Resisting the temptation to deploy my powers is tough. It’s like being blessed with a huge penis only to discover “No sorry. The Lord has decided that your path is to become a monk. So I’m afraid that magnificent appendage is for peeing, only.
Why, God? Why?
The problem is that the Bible doesn’t really offer many get-out clauses. It’s not just the Lord’s Prayer that enjoins forgiveness. There’s that possibly even more annoying bit where Jesus tells us - say what? Really?? - that we should ‘Turn the other cheek.’
And then there are all the Psalms - which Jesus quoted more than almost any other book, so they must be on point - urging us to be patient and to let God take care of all the smiting.
https://www.jamesdelingpole.co.uk/Podcasts/Archive/show.php?slug=2025-08-13-psalm-37-pooyan-mehrshahi
For example, there’s Psalm 37:
Leave off from wrath; and let go displeasure. Fret not thyself else thou shalt be moved to do evil.
Time and again you find the psalmist - usually David - asking, in so many words, “How much longer am I going to put up with this injustice? It’s so unfair!”
And God’s reply is always: “Fret not. I’ve got this!”
In Psalm 73, another of my favourites, the psalmist gets so frustrated he wonders why there’s any point being good when behaving badly seems so much more profitable.
Yea, and I had almost said even as they. [ie the Ungodly] But lo, then I should have condemned the generation of thy children.
But then he goes into the sanctuary of God and learns the fate of the ungodly.
Namely how thou dost set them in the slippery places and castest them down and destroyest them.
O how suddenly do they consume, perish and come to a fearful end.
Yea, even like as a dream when one awaketh, so shalt thou make their image to vanish out of the city.
https://www.jamesdelingpole.co.uk/Podcasts/Archive/show.php?slug=2025-12-09-james-is-joined-by-preacher-stephen-white-to-unpack-the-beauty-and-depth-of-psalm-73
The language and imagery of the Psalms is so magnificent that I could spend all day reciting them. But if you’re reciting them merely for the great poetry then you’re surely guilty of the kind of vainglorious burbling Jesus warned us against in Matthew 6. You need to imbibe the meaning also - and accept that if Jesus took this stuff seriously then you probably should too.
Not, by the way, that I am remotely wasting any time fantasising about my enemies consuming, perishing and coming to a fearful end. On the contrary, I feel sorry for them because choosing the wrong path, away from God, is punishment in itself.
I prefer to take my example from one of the extraordinary monks featured in Archimandrite Tikhon’s Everyday Saints. [Unfortunately I can’t look up his name because I gave my copy to ortho bro Dick].

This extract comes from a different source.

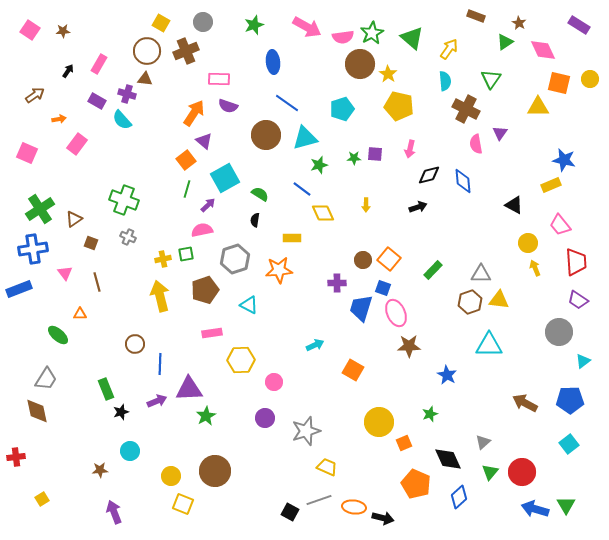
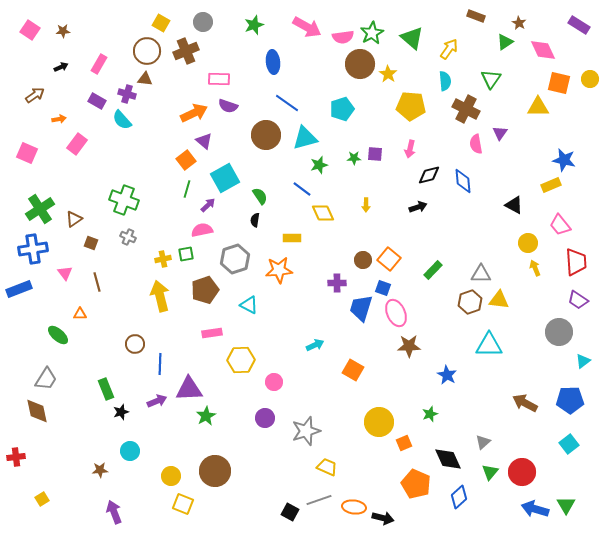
black arrow at (68, 71): moved 7 px left, 4 px up; rotated 32 degrees clockwise
yellow pentagon at (399, 106): moved 12 px right; rotated 8 degrees counterclockwise
orange arrow at (194, 113): rotated 32 degrees clockwise
green semicircle at (260, 194): moved 2 px down; rotated 24 degrees clockwise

This monk was sent to the Gulag by the Soviets - but not before being cruelly tortured by a sadistic NKVD man who broke all his fingers. Many years later, the monk was reunited with his torturer, now so thoroughly ashamed he became an ardent Christian.
Please don’t think for a moment that I am comparing my feeble attempts at forbearance to that of this saintly monk. I’m sure I will fail to meet the exacting standards of saintliness on many, many occasions in the future, which will be my loss and your gain. After all, I’m sure my articles are SO much more fun when I’m putting the boot in rather than when I’m turning that other cheek.